▶ [ACTION ITEM]
What you return must match the records word for word, except that images are dropped.

=== EXERCISE MATERIAL ===

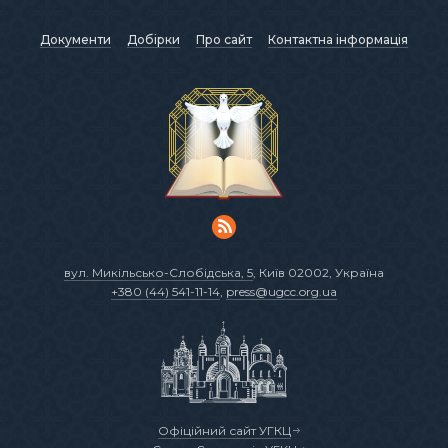
Документи
Добірки
Про сайт
Контактна інформація
вул. Микільсько-Слобідська, 5
, Київ 02002, Україна
+380 (44) 541-11-14
,
press@ugcc.org.ua
Офіційний сайт УГКЦ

===

▶ [FINAL ANSWER]
Документи
Добірки
Про сайт
Контактна інформація
вул. Микільсько-Слобідська, 5
, Київ 02002, Україна
+380 (44) 541-11-14
,
press@ugcc.org.ua
Офіційний сайт УГКЦ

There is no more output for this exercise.